Law school debt figures are an important component of any examination of the legal education market. But they are often misunderstood in ways that exaggerate their scope and burden--and using figures that may in other respects conceal the true magnitude of their effect.
To understand, consider statistics on alcohol consumption. The average American consumes 14 alcoholic drinks per week.*
Well, no, the average American doesn't. Among drinkers, the average American consumes 14 alcoholic drinks per week; but 30 percent of Americans don't drink. If you include those Americans, the number drops to 9.8 drinks per week. That's a pretty significant difference--but, of course, either figure is useful, as long as one includes the relevant caveat when disclosing the data.
The same holds true for debt figures. Using one measure, Law School Transparency reports an average debt of $118,670 for law school loans. Well, not exactly--$118,670 among law students who took out law school loans.
Consider, too, the recent New York Times article on the subject: "In 2012, the average law graduate’s debt was $140,000, 59 percent higher than eight years earlier."
That statement is false at one level and deceptive at another.
False, because, as the Wall Street Journal reports, in the very article that was linked, that was the average law graduate's debt among those who borrowed. The Times piece includes no such caveat. Looking at the underlying data, we see that figure is 87%--nearly 1 in 7 have $0 in debt upon graduation.
And deceptive, because that $140,000 figure includes undergraduate debt; certainly, it matters little to the law school graduate where the debt comes from, and law schools should be attuned to the total debt burden of their graduates. But, it's also worth noting that not all law graduate loan debt is attributable to the law school.
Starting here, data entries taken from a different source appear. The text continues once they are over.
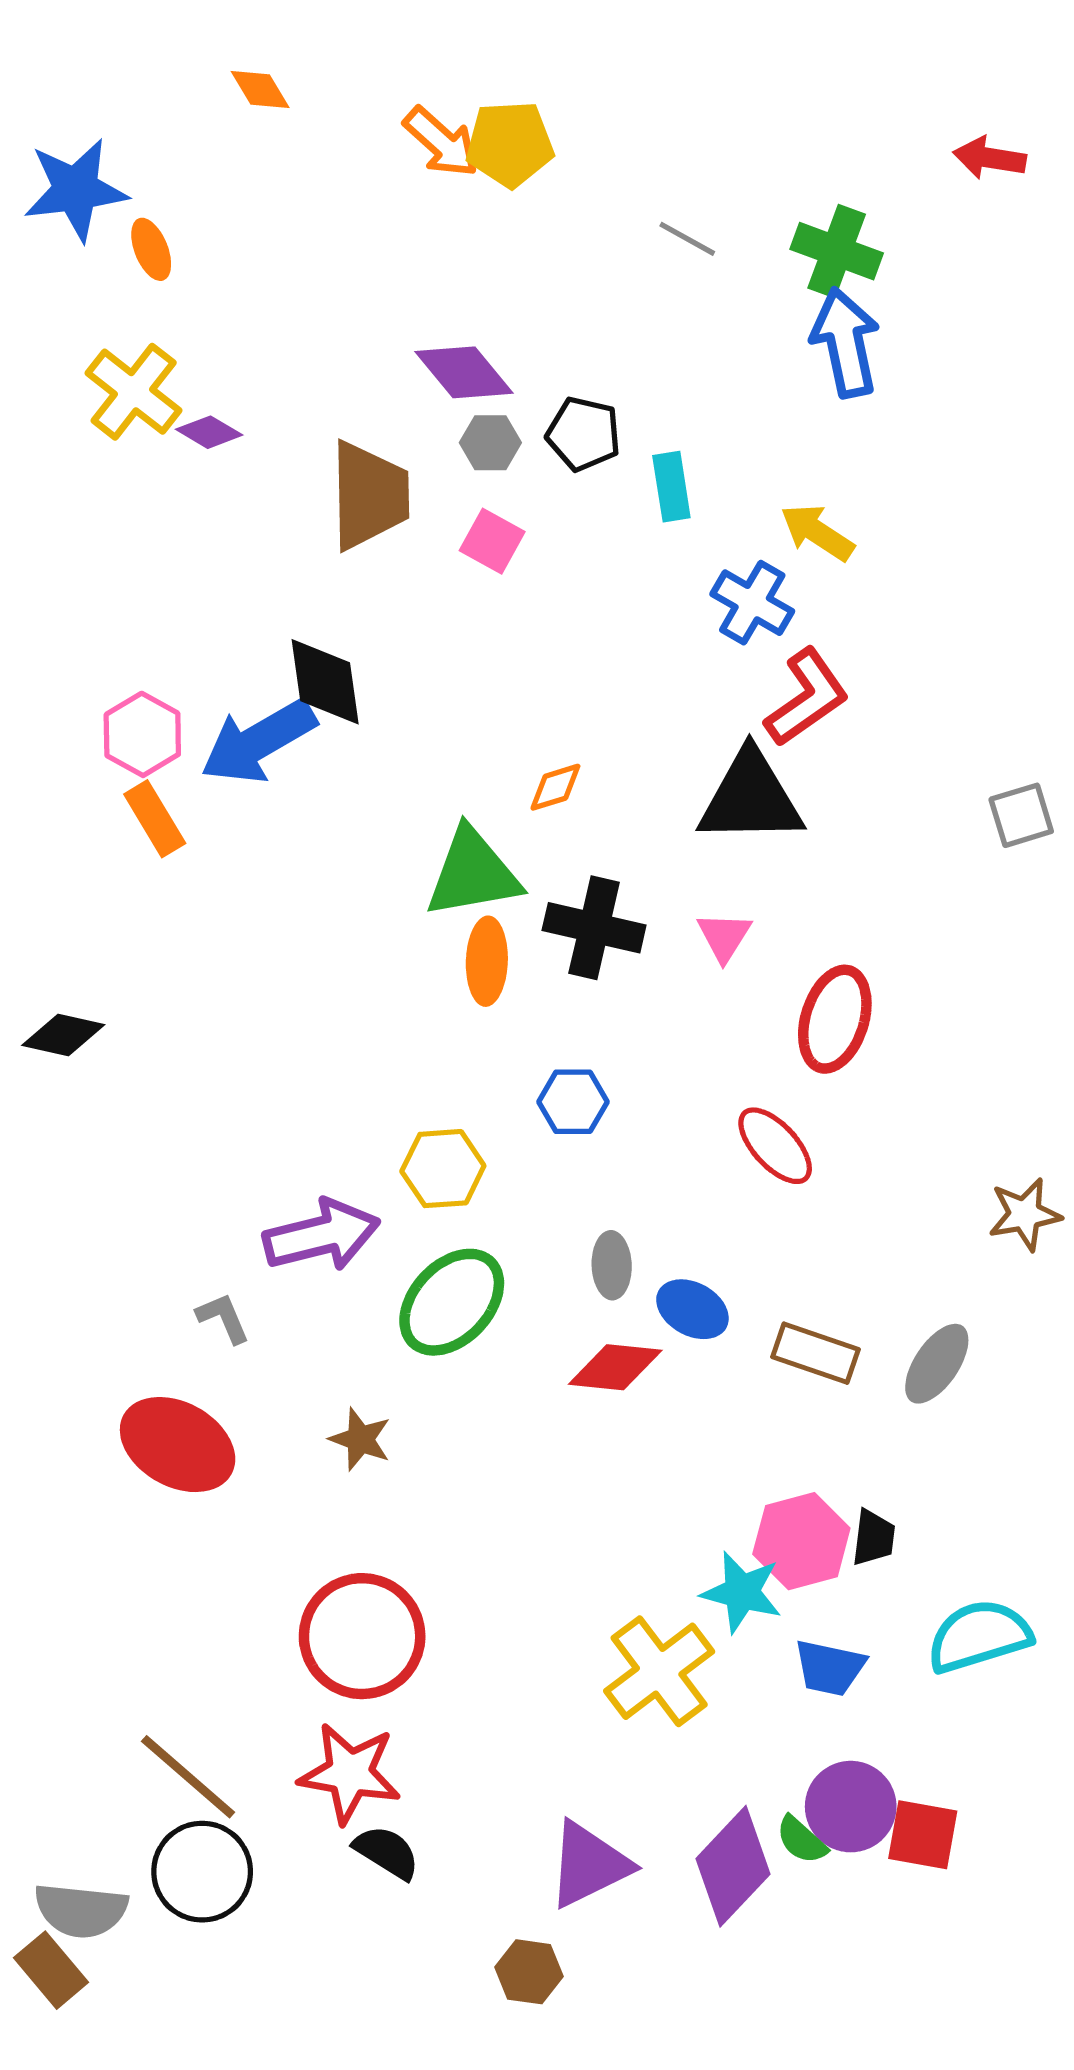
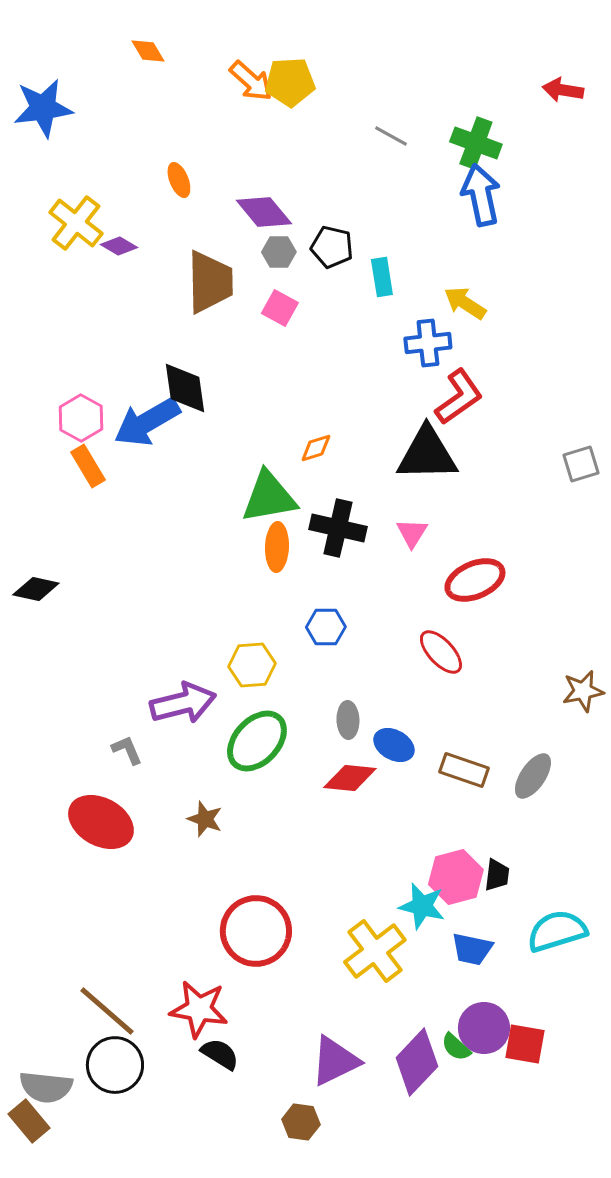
orange ellipse: (151, 249) -> (179, 180), moved
blue cross: (752, 603) -> (428, 343), turned -36
red ellipse: (835, 1019) -> (475, 580), turned 50
red circle: (362, 1636) -> (256, 931), moved

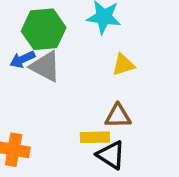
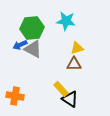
brown triangle: (118, 116) -> (74, 64), moved
yellow rectangle: (95, 137) -> (61, 89), turned 49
As the target of the opinion is a critique of the price of law schools, fine-tuning claims with greater precision may be in order.
Back to alcohol. Consider, too, the difference between mean (or average) consumption and median consumption. In the United States, the median American consumes about 3 alcoholic drinks a week. That's not very much, particularly when you compare that to the average figure I cited above of 9.8 drinks a week.
That's because there are a significant number of people who consume zero alcoholic drinks, or hardly anything at all, and a very small number of consumers who imbibe an extraordinary number of drinks. In that figure, then, the average suggests that a "typical" American consumes a lot of alcohol; but, the median, the 50th percentile American, right in the middle of the general population, is only consuming about 3 drinks a week. The average is not a very useful figure on a per-student basis.
Sadly, we lack the more granular data on the median debt loads at schools--despite the fact that we deeply value medians in law school admissions, including LSAT scores and UGPAs. And it might be the case that the debt load picture paints something in the reverse of the alcohol picture. It may well be the case that few students take out "low" debt loads--there may well be a chasm between the no-debt students and the indebtedness students. And if a significant number are slightly below the "average" total, and a handful are quite a bit above that, then the "average" may suggest that the debt situation among graduates is better than it actually is. Of course, the reverse might be true--a few extreme outliers distort the average, and median debt is lower. Given the number of students who enter with zero scholarship-based financial assistance and no personal family support, typical debt loads may be quite different than the "average" figures let on.
In short, the average indebtedness figures are a useful starting point. (Bill Henderson, for instance, notes some of the limitations and complications of such data, and suggests that the problems may be particularly acute at the high end.) But they are hardly a complete picture, and they must be considered in context--on a per-school and a national basis; in conjunction with and distinct from undergraduate debt; taking into account employment outcomes and default rates; and, of course, including careful clarification of what such figures represent, including which graduates they include or exclude.
*Note: this is an extremely quick and dirty analysis using the deciles of data disclosed; I'm sure the actual number is something different.